▶ _Task to carry out_
For this exercise, reproduce the entries below exactly, but only from the line containing "humada también es" through the line containing "l, sirve para", both included.

▶ _Available data_
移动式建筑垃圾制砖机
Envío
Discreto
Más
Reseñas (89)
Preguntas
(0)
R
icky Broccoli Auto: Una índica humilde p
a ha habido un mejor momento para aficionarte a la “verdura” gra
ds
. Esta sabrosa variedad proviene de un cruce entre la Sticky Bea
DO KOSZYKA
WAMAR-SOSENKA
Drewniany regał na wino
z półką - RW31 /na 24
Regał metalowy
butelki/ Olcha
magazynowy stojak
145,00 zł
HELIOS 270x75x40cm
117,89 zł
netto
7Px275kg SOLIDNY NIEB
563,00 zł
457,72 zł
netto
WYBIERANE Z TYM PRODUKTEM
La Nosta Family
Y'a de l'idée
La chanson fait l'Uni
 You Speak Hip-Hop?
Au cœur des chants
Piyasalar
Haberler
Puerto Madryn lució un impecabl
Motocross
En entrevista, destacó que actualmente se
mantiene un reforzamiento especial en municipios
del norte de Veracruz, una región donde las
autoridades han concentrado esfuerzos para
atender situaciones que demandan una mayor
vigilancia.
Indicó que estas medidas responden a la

--

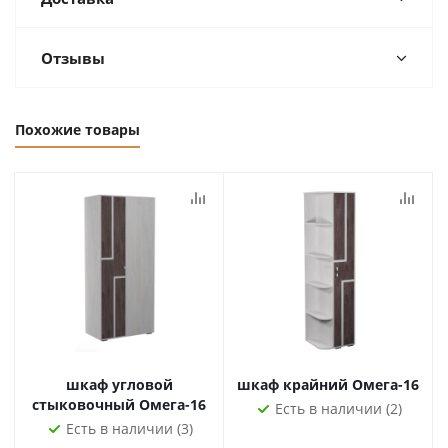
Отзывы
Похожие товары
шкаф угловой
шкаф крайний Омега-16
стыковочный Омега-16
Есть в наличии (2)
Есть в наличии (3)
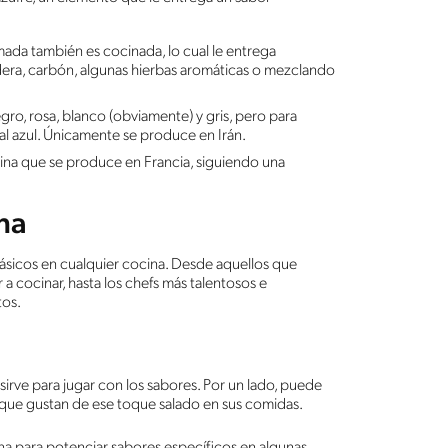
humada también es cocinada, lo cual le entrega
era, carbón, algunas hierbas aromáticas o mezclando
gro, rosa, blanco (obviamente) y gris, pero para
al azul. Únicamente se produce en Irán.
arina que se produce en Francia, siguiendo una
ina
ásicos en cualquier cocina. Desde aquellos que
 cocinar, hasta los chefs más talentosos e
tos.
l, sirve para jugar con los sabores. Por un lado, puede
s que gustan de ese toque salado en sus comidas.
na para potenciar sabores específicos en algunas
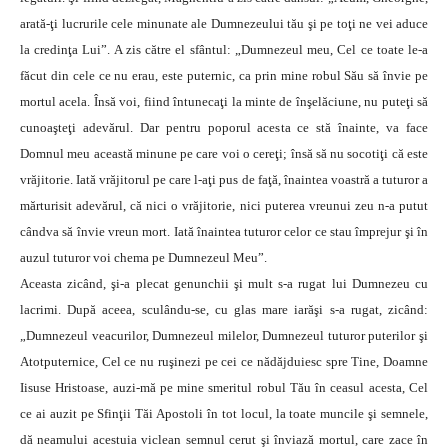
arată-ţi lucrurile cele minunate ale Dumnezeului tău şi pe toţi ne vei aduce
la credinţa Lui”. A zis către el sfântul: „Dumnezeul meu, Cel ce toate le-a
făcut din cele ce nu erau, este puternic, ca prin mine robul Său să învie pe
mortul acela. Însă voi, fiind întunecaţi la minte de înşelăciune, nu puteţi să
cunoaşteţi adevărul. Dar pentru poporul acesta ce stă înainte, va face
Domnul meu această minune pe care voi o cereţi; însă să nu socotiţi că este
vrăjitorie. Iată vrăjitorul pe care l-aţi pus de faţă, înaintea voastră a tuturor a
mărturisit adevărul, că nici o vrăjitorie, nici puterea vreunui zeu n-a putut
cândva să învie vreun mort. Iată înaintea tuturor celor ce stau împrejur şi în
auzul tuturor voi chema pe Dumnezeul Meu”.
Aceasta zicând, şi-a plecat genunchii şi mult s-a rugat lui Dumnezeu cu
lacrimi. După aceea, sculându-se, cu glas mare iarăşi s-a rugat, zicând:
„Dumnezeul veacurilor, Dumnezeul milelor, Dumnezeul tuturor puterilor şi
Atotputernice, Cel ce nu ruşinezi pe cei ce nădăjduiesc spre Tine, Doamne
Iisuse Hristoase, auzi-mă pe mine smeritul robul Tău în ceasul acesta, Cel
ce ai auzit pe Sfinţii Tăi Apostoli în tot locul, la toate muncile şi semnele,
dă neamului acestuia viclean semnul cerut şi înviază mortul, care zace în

--

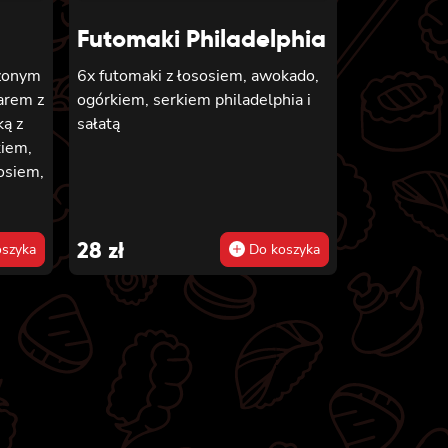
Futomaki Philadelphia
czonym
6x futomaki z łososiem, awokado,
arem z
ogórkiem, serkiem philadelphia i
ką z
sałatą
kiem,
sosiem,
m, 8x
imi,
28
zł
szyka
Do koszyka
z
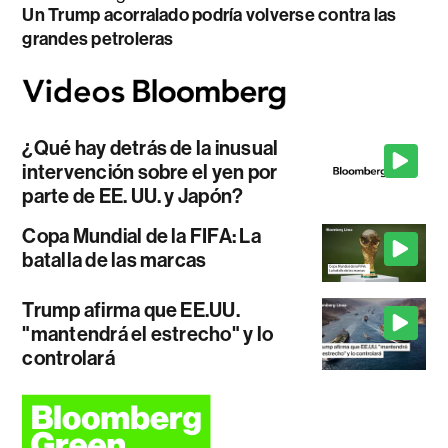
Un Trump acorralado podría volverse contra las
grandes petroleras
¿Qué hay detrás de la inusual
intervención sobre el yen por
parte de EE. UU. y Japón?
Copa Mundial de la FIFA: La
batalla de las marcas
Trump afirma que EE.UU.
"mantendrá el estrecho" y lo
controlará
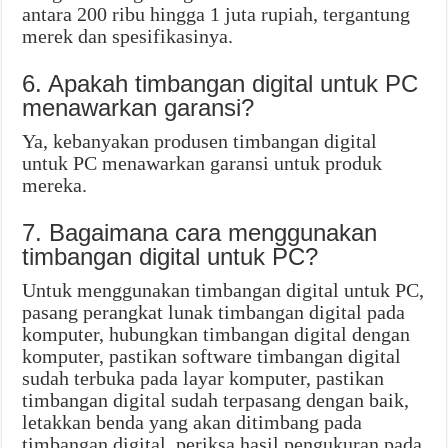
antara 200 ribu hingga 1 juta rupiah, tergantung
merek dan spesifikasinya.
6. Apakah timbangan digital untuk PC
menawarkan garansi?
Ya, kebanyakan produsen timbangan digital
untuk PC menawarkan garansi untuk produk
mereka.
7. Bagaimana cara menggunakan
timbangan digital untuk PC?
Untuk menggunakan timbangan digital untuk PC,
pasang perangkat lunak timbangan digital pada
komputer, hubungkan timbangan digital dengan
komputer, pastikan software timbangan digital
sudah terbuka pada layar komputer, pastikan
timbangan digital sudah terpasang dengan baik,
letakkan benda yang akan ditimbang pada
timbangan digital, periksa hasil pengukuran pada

▶ _Output for this exercise_
humada también es cocinada, lo cual le entrega
era, carbón, algunas hierbas aromáticas o mezclando
gro, rosa, blanco (obviamente) y gris, pero para
al azul. Únicamente se produce en Irán.
arina que se produce en Francia, siguiendo una
ina
ásicos en cualquier cocina. Desde aquellos que
 cocinar, hasta los chefs más talentosos e
tos.
l, sirve para jugar con los sabores. Por un lado, puede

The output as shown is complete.